The official Memorial Day holiday will be observed Monday throughout the area but the spirit of Memorial Day has been splendidly celebrated during the month of May as part of the ever-expanding Military Appreciation Days and other events.
The holiday originally known as Decoration Day dates to the post Civil War era. Gen. John Alexander Logan of Illinois, commander of the Grand Army of the Republic, an organization of Union veterans, ordered the commemoration of Civil War dead in 1868 and on May 30 flowers were placed in Arlington National Cemetery on graves of both Union and Confederate soldiers.
Its commemoration has devolved across the nation and, while it has become the gateway to summer, it is vital that the real reason for the season be honored, as it has become in this area with deep roots in America’s military.
For example, earlier in the month, an estimated 4,000 to 5,000 people visited the traveling replica of the Vietnam Memorial. This year, the “Wall That Heals” was erected in The Market Commons on the grounds of the former Myrtle Beach Air Force Base.
For many Americans, “the wall” has helped heal the deep emotional wound of the Vietnam War. On the wall are 58,300 names of those killed in Vietnam, starting in 1959 through 1975. From the wall’s center, names on the black stone stretch to the right, as the panels of the wall decrease in height. The names continue on the left end of the wall on ascending panels. So the center has names from the first and final years of the war. Names continue to be added as remains of those Missing in Action are identified.
For whatever reasons, some Vietnam veterans decline to visit the traveling wall – or the one in Washington. Perhaps they do not care to be reminded of the war – widely viewed as an unwarranted loss of young American lives – or the terrible reception veterans received when they returned home. That reception, fueled by protests across the nation, particularly on college campuses, remains a low point in U.S. public behavior.
Kris Tourtellotte of the Veterans Welcome Home and Resource Center in Little River did three tours in Vietnam during eight years in the Army. He recalls his first visit to the memorial in Washington. “The first time, it did nothing for me. I walked the length and said, “ ‘Let’s go back to the campground.’ ”
Later, after he was involved in helping veterans, he was involved in bringing the traveling wall to Rochester, N.Y., and he saw it in an entirely different light.
However individuals may feel about Vietnam, or even the wars in Afghanistan and Iraq, Americans widely respect our military veterans – women and men, in combat or out of harm’s way, in peace and in war. It’s inspiring to watch a youngster tell an old guy wearing a veteran’s hat: “Thank you for serving our country.”

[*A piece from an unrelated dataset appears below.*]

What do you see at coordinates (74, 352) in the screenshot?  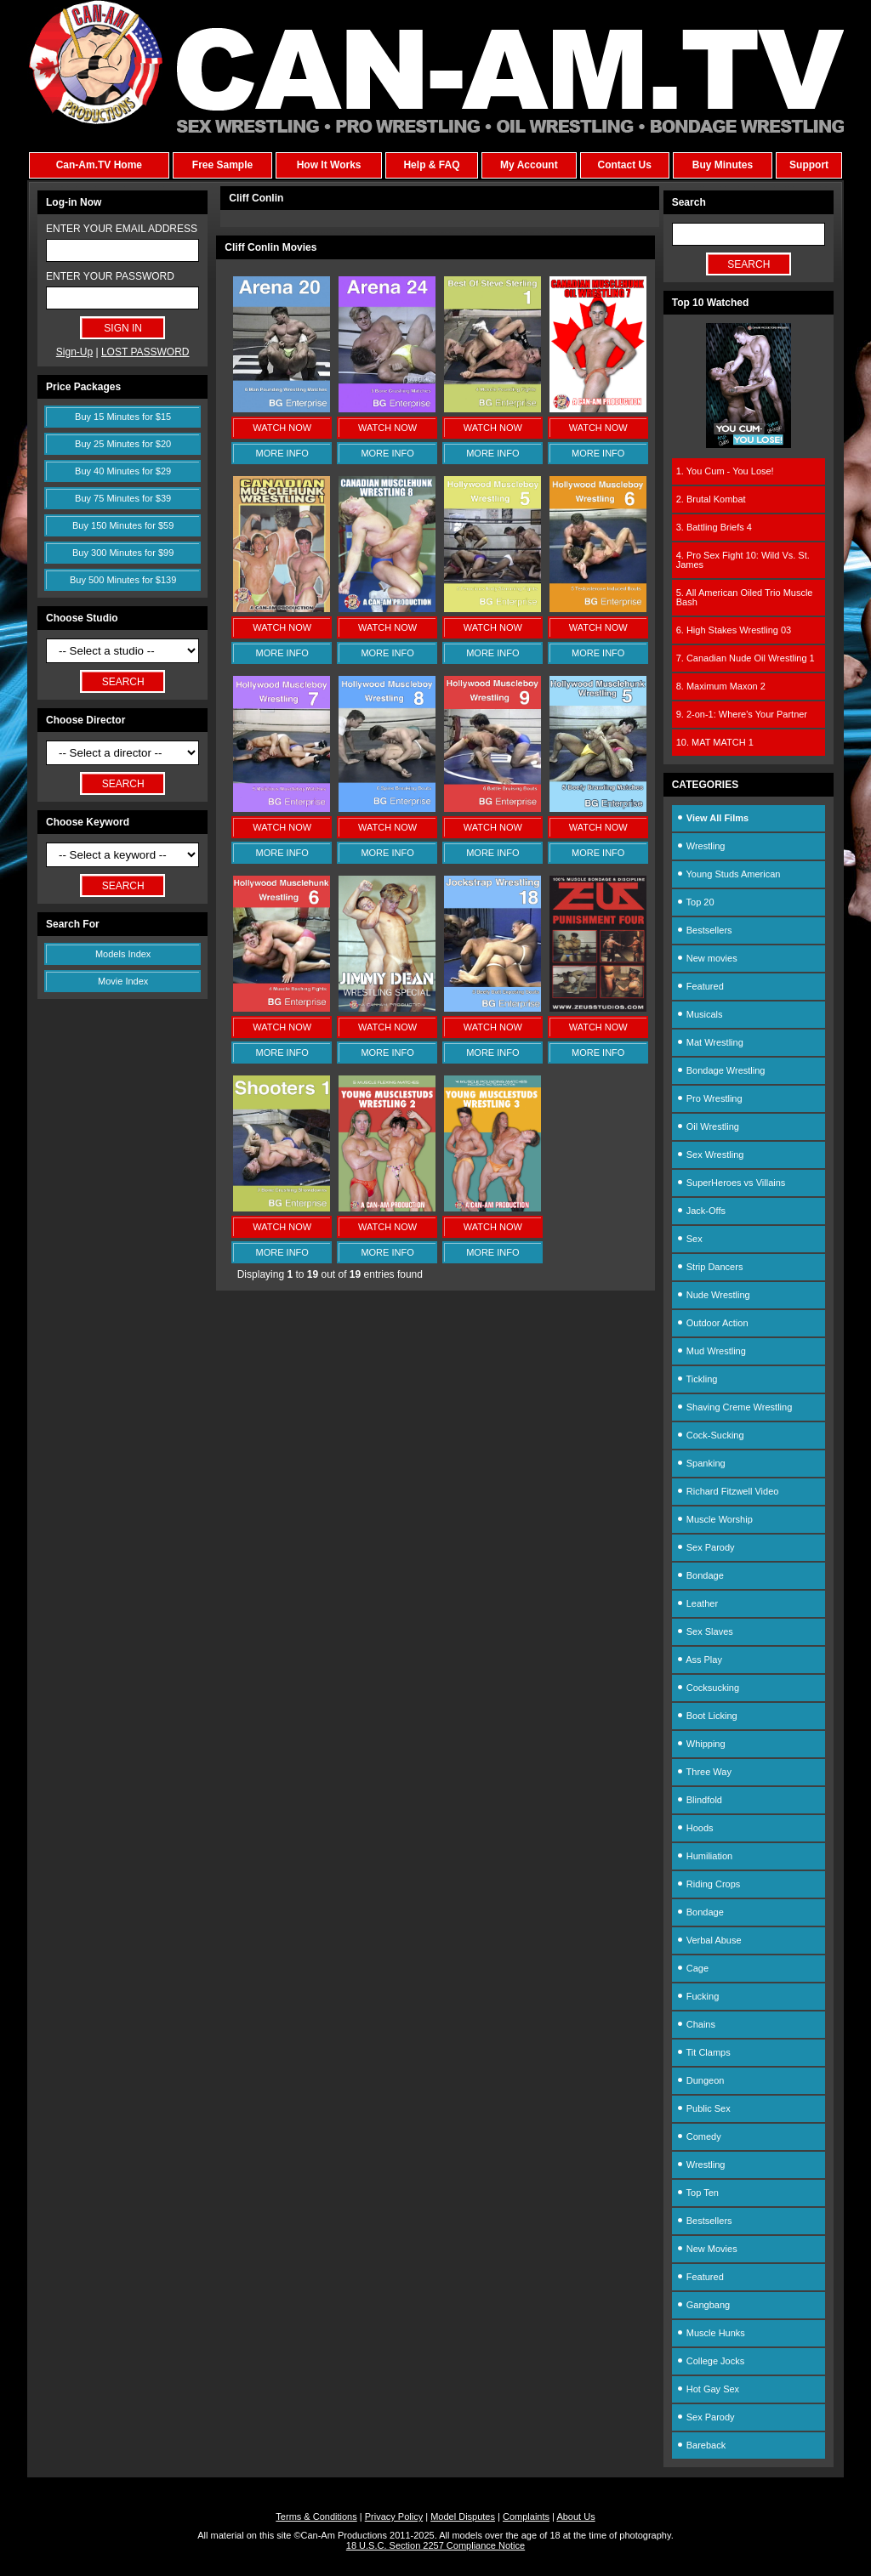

“I was a Vietnam vet when it wasn’t cool,” says Tourtellote. “Now everyone wants to be a Vietnam veteran. The biggest thing is the reception – now the whole thing is turned around. America has turned around.”
That’s evidenced by the growing response to Military Appreciation Days, created by the city of Myrtle Beach as an alternative to two motorcycle rallies that many residents felt were out of control. Both motorcycle events continue, albeit not so much in Myrtle Beach as in years past.
At the same time, Military Appreciation Days and numerous related events have grown into a marvelous, patriotic celebration that surely would make Gen. John Logan proud.